[Saved data entries]

*** Begin section ***

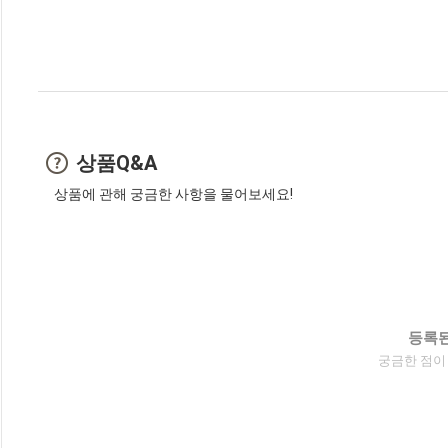
상품Q&A
상품에 관해 궁금한 사항을 물어보세요!
등록된
궁금한 점이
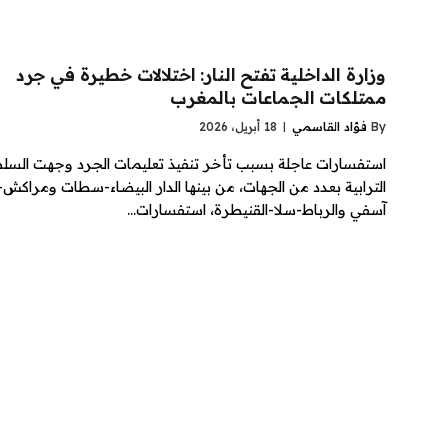
وزارة الداخلية تفتح النار: اختلالات خطيرة في جرد
ممتلكات الجماعات بالمغرب
By
فؤاد القاسمي
18 أبريل، 2026
استفسارات عاجلة بسبب تأخر تنفيذ تعليمات الجرد وجهت السل
الترابية بعدد من الجهات، من بينها الدار البيضاء-سطات ومراكش-
آسفي والرباط-سلا-القنيطرة، استفسارات…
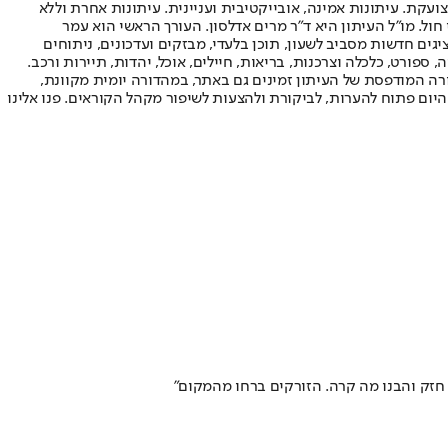
ועקת. עיתונות אמינה, אובייקטיבית ועניינית. עיתונות אחרת וללא
עור החשיפה הגבוה ביותר בימי חול. מו"ל העיתון היא ד"ר מרים אדלסון. העורך הראשי הוא עמר
 והעורך המייסד הוא עמוס רגב. אתרי האינטרנט של "ישראל היום" בעברית ובאנגלית, כמו כן היישומונים (אפליקציות) לאנדרואיד ול-iOS, מציגים חדשות מסביב לשעון, תוכן בלעדי, מבזקים ועדכונים, ניתוחים
, ספורט, כלכלה וצרכנות, בריאות, חיילים, אוכל, יהדות, תיירות ורכב.
דורה המודפסת של העיתון זמינים גם באתר, במהדורה יומית מקוונת,
היום פתוח להערות, לביקורת ולהצעות לשיפור מקהל הקוראים. פנו אלינו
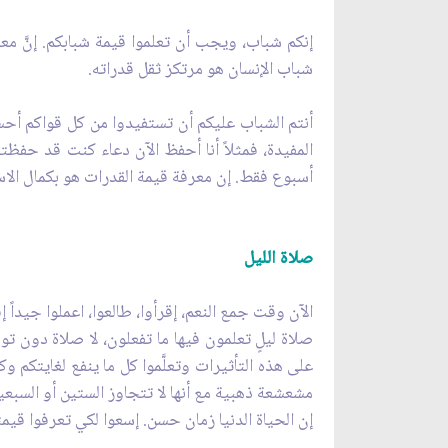
إنكم شباب، ويجب أن تعلموا قيمة شبابكم. إنّ‏َ م
شباب الإنسان هو مرتكز ثقل قدراته.
أنتم الشباب عليكم أن تستفيدوا من كل قواكم أحسن
أسبوع فقط. إن معرفة قيمة القدرات هو بكمال الاست
صلاة الليل‏
الآن وقت جمع النعم، إقرأوا، طالعوا، اعملوا جيداً إق
صلاة ليلٍ تعلمون فيها ما تفعلون، لا صلاة دون توج
على هذه التأثيرات وتعلَّموا كل ما ينفع لغايتكم وك
مشعشعة ذهبية مع أنها لا تتجاوز الستين أو السبعين
إن الحياة الدنيا زمان حسن. إسعوا لكي تعرفوا قيم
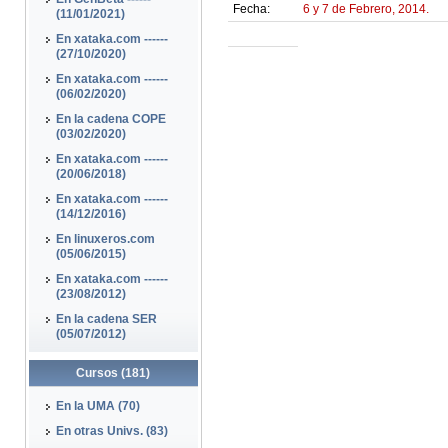
Fecha:
6 y 7 de Febrero, 2014.
(11/01/2021)
En xataka.com ------
(27/10/2020)
En xataka.com ------
(06/02/2020)
En la cadena COPE
(03/02/2020)
En xataka.com ------
(20/06/2018)
En xataka.com ------
(14/12/2016)
En linuxeros.com
(05/06/2015)
En xataka.com ------
(23/08/2012)
En la cadena SER
(05/07/2012)
Cursos (181)
En la UMA (70)
En otras Univs. (83)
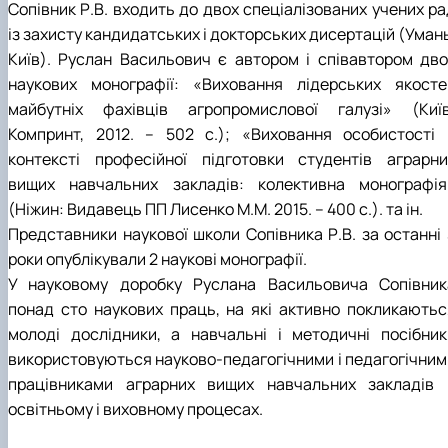
Сопівник Р.В. входить до двох спеціалізованих учених ра
із захисту кандидатських і докторських дисертацій (Уман
Київ). Руслан Васильович є автором і співавтором дво
наукових монографії: «Виховання лідерських якосте
майбутніх фахівців агропромислової галузі» (Київ
Компринт, 2012. – 502 с.); «Виховання особистості 
контексті професійної підготовки студентів аграрни
вищих навчальних закладів: колективна монографія
(Ніжин: Видавець ПП Лисенко М.М. 2015. – 400 с.). та ін.
Представники наукової школи Сопівника Р.В. за останні 
роки опублікували 2 наукові монографії.
У науковому доробку Руслана Васильовича Сопівник
понад сто наукових праць, на які активно покликаютьс
молоді дослідники, а навчальні і методичні посібник
використовуються науково-педагогічними і педагогічним
працівниками аграрних вищих навчальних закладів 
освітньому і виховному процесах.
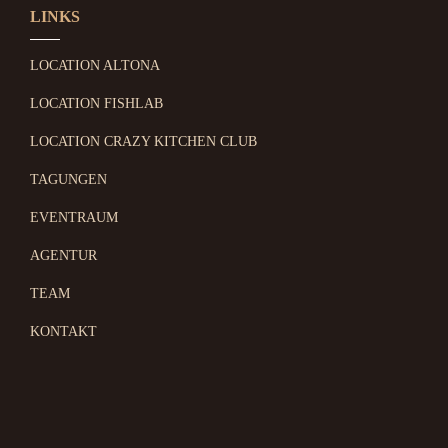
LINKS
LOCATION ALTONA
LOCATION FISHLAB
LOCATION CRAZY KITCHEN CLUB
TAGUNGEN
EVENTRAUM
AGENTUR
TEAM
KONTAKT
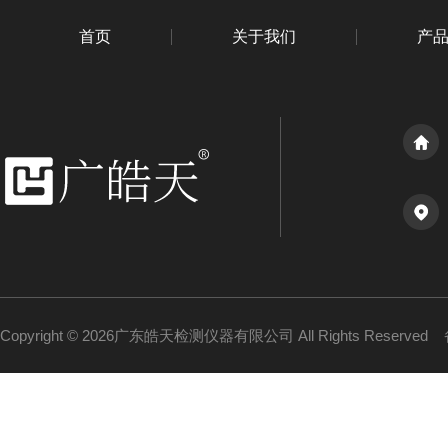
首页
关于我们
产
Copyright © 2026广东皓天检测仪器有限公司 All Rights Reserved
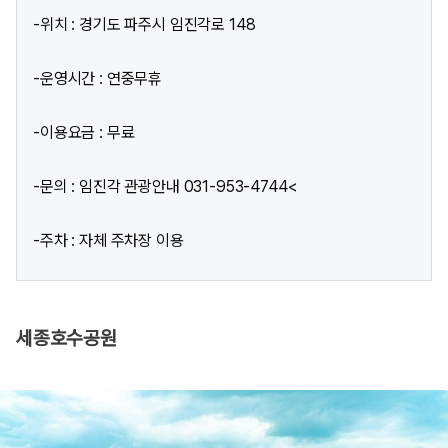
-위치 : 경기도 파주시 임진각로 148
-운영시간 : 연중무휴
-이용요금 : 무료
-문의 : 임진각 관광안내 031-953-4744<
-주차 : 자체 주차장 이용
세종호수공원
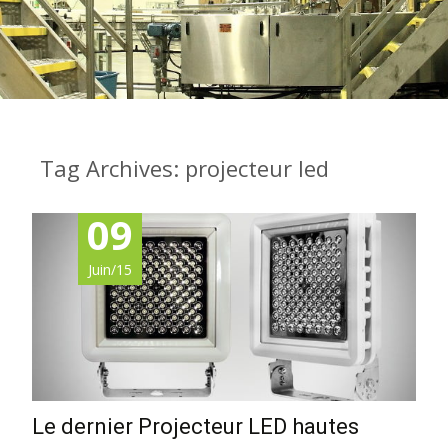
Tag Archives: projecteur led
09
Juin/15
Le dernier Projecteur LED hautes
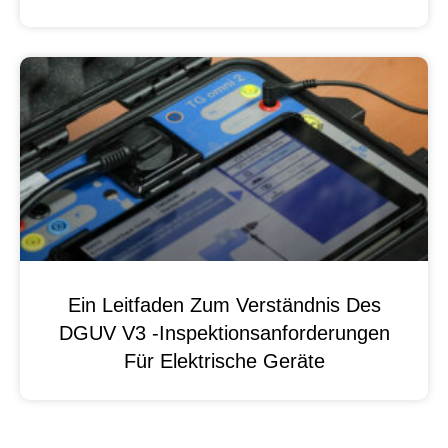
Ein Leitfaden Zum Verständnis Des
DGUV V3 -Inspektionsanforderungen
Für Elektrische Geräte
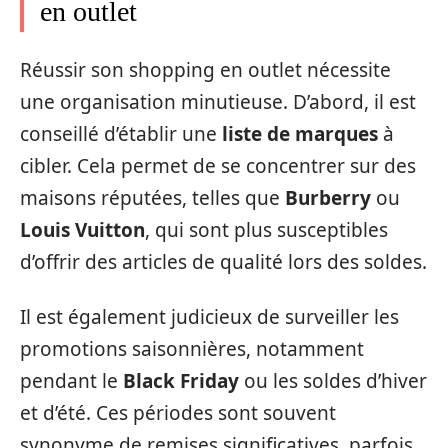
en outlet
Réussir son shopping en outlet nécessite
une organisation minutieuse. D’abord, il est
conseillé d’établir une
liste de marques
à
cibler. Cela permet de se concentrer sur des
maisons réputées, telles que
Burberry
ou
Louis Vuitton
, qui sont plus susceptibles
d’offrir des articles de qualité lors des soldes.
Il est également judicieux de surveiller les
promotions saisonnières, notamment
pendant le
Black Friday
ou les soldes d’hiver
et d’été. Ces périodes sont souvent
synonyme de remises significatives, parfois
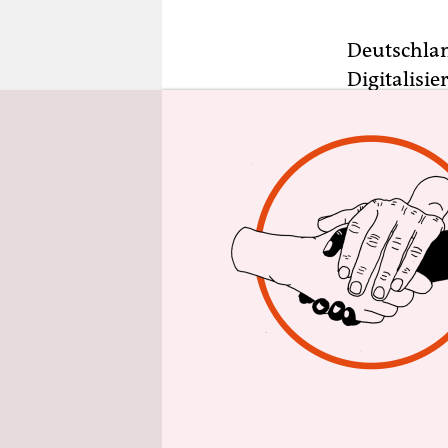
epaper login
Deutschlan
Digitalisie
„Verspätete
Jürgen Habe
Konrad Ade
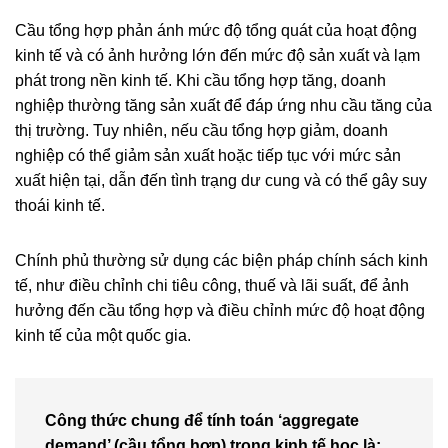
Cầu tổng hợp phản ánh mức độ tổng quát của hoạt động
kinh tế và có ảnh hưởng lớn đến mức độ sản xuất và lạm
phát trong nền kinh tế. Khi cầu tổng hợp tăng, doanh
nghiệp thường tăng sản xuất để đáp ứng nhu cầu tăng của
thị trường. Tuy nhiên, nếu cầu tổng hợp giảm, doanh
nghiệp có thể giảm sản xuất hoặc tiếp tục với mức sản
xuất hiện tại, dẫn đến tình trạng dư cung và có thể gây suy
thoái kinh tế.
Chính phủ thường sử dụng các biện pháp chính sách kinh
tế, như điều chỉnh chi tiêu công, thuế và lãi suất, để ảnh
hưởng đến cầu tổng hợp và điều chỉnh mức độ hoạt động
kinh tế của một quốc gia.
Công thức chung để tính toán ‘aggregate
demand’ (cầu tổng hợp) trong kinh tế học là:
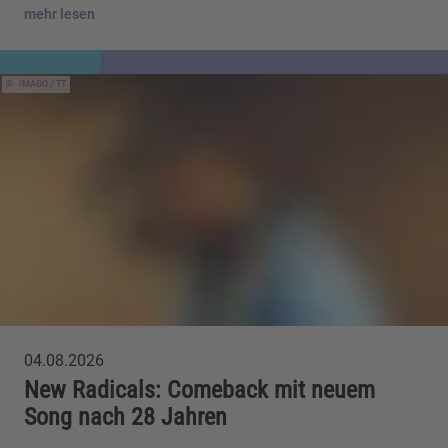
mehr lesen
IMAGO / TT
04.08.2026
New Radicals: Comeback mit neuem
Song nach 28 Jahren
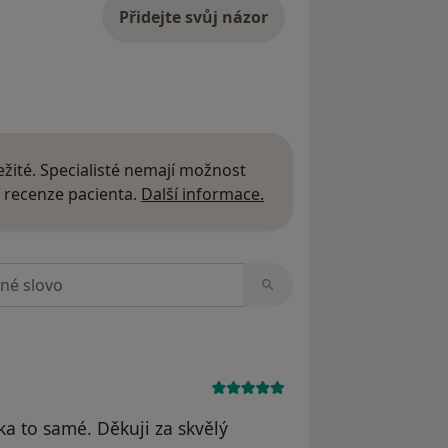
Přidejte svůj názor
žité. Specialisté nemají možnost
Další informace o názor
 recenze pacienta.
Další informace.
zorech
ka to samé. Děkuji za skvělý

*** End section ***

▸ **YOUR ASSIGNMENT**
Keep the pictures out and print all the records exactly as they are.

▸ **WRITTEN SOLUTION**
상품Q&A
상품에 관해 궁금한 사항을 물어보세요!
등록된
궁금한 점이
وزارة الداخلية تفتح النار: اختلالات خطيرة في جرد
ممتلكات الجماعات بالمغرب
By
فؤاد القاسمي
18 أبريل، 2026
استفسارات عاجلة بسبب تأخر تنفيذ تعليمات الجرد وجهت السل
الترابية بعدد من الجهات، من بينها الدار البيضاء-سطات ومراكش-
آسفي والرباط-سلا-القنيطرة، استفسارات…
ועקת. עיתונות אמינה, אובייקטיבית ועניינית. עיתונות אחרת וללא
עור החשיפה הגבוה ביותר בימי חול. מו"ל העיתון היא ד"ר מרים אדלסון. העורך הראשי הוא עמר
 והעורך המייסד הוא עמוס רגב. אתרי האינטרנט של "ישראל היום" בעברית ובאנגלית, כמו כן היישומונים (אפליקציות) לאנדרואיד ול-iOS, מציגים חדשות מסביב לשעון, תוכן בלעדי, מבזקים ועדכונים, ניתוחים
, ספורט, כלכלה וצרכנות, בריאות, חיילים, אוכל, יהדות, תיירות ורכב.
דורה המודפסת של העיתון זמינים גם באתר, במהדורה יומית מקוונת,
היום פתוח להערות, לביקורת ולהצעות לשיפור מקהל הקוראים. פנו אלינו
إنكم شباب، ويجب أن تعلموا قيمة شبابكم. إنّ‏َ م
شباب الإنسان هو مرتكز ثقل قدراته.
أنتم الشباب عليكم أن تستفيدوا من كل قواكم أحسن
أسبوع فقط. إن معرفة قيمة القدرات هو بكمال الاست
صلاة الليل‏
الآن وقت جمع النعم، إقرأوا، طالعوا، اعملوا جيداً إق
صلاة ليلٍ تعلمون فيها ما تفعلون، لا صلاة دون توج
على هذه التأثيرات وتعلَّموا كل ما ينفع لغايتكم وك
مشعشعة ذهبية مع أنها لا تتجاوز الستين أو السبعين
إن الحياة الدنيا زمان حسن. إسعوا لكي تعرفوا قيم
Fecha:
6 y 7 de Febrero, 2014.
(11/01/2021)
En xataka.com ------
(27/10/2020)
En xataka.com ------
(06/02/2020)
En la cadena COPE
(03/02/2020)
En xataka.com ------
(20/06/2018)
En xataka.com ------
(14/12/2016)
En linuxeros.com
(05/06/2015)
En xataka.com ------
(23/08/2012)
En la cadena SER
(05/07/2012)
Cursos (181)
En la UMA (70)
En otras Univs. (83)
Сопівник Р.В. входить до двох спеціалізованих учених ра
із захисту кандидатських і докторських дисертацій (Уман
Київ). Руслан Васильович є автором і співавтором дво
наукових монографії: «Виховання лідерських якосте
майбутніх фахівців агропромислової галузі» (Київ
Компринт, 2012. – 502 с.); «Виховання особистості 
контексті професійної підготовки студентів аграрни
вищих навчальних закладів: колективна монографія
(Ніжин: Видавець ПП Лисенко М.М. 2015. – 400 с.). та ін.
Представники наукової школи Сопівника Р.В. за останні 
роки опублікували 2 наукові монографії.
У науковому доробку Руслана Васильовича Сопівник
понад сто наукових праць, на які активно покликаютьс
молоді дослідники, а навчальні і методичні посібник
використовуються науково-педагогічними і педагогічним
працівниками аграрних вищих навчальних закладів 
освітньому і виховному процесах.
LINKS
LOCATION ALTONA
LOCATION FISHLAB
LOCATION CRAZY KITCHEN CLUB
TAGUNGEN
EVENTRAUM
AGENTUR
TEAM
KONTAKT
首页
关于我们
产
Copyright © 2026广东皓天检测仪器有限公司 All Rights Reserved
-위치 : 경기도 파주시 임진각로 148
-운영시간 : 연중무휴
-이용요금 : 무료
-문의 : 임진각 관광안내 031-953-4744<
-주차 : 자체 주차장 이용
세종호수공원
Tag Archives: projecteur led
09
Juin/15
Le dernier Projecteur LED hautes
Ein Leitfaden Zum Verständnis Des
DGUV V3 -Inspektionsanforderungen
Für Elektrische Geräte
en outlet
Réussir son shopping en outlet nécessite
une organisation minutieuse. D’abord, il est
conseillé d’établir une
liste de marques
à
cibler. Cela permet de se concentrer sur des
maisons réputées, telles que
Burberry
ou
Louis Vuitton
, qui sont plus susceptibles
d’offrir des articles de qualité lors des soldes.
Il est également judicieux de surveiller les
promotions saisonnières, notamment
pendant le
Black Friday
ou les soldes d’hiver
et d’été. Ces périodes sont souvent
synonyme de remises significatives, parfois
epaper login
Deutschlan
Digitalisie
„Verspätete
Jürgen Habe
Konrad Ade
Cầu tổng hợp phản ánh mức độ tổng quát của hoạt động
kinh tế và có ảnh hưởng lớn đến mức độ sản xuất và lạm
phát trong nền kinh tế. Khi cầu tổng hợp tăng, doanh
nghiệp thường tăng sản xuất để đáp ứng nhu cầu tăng của
thị trường. Tuy nhiên, nếu cầu tổng hợp giảm, doanh
nghiệp có thể giảm sản xuất hoặc tiếp tục với mức sản
xuất hiện tại, dẫn đến tình trạng dư cung và có thể gây suy
thoái kinh tế.
Chính phủ thường sử dụng các biện pháp chính sách kinh
tế, như điều chỉnh chi tiêu công, thuế và lãi suất, để ảnh
hưởng đến cầu tổng hợp và điều chỉnh mức độ hoạt động
kinh tế của một quốc gia.
Công thức chung để tính toán ‘aggregate
demand’ (cầu tổng hợp) trong kinh tế học là:
mehr lesen
IMAGO / TT
04.08.2026
New Radicals: Comeback mit neuem
Song nach 28 Jahren
Přidejte svůj názor
žité. Specialisté nemají možnost
Další informace o názor
 recenze pacienta.
Další informace.
zorech
ka to samé. Děkuji za skvělý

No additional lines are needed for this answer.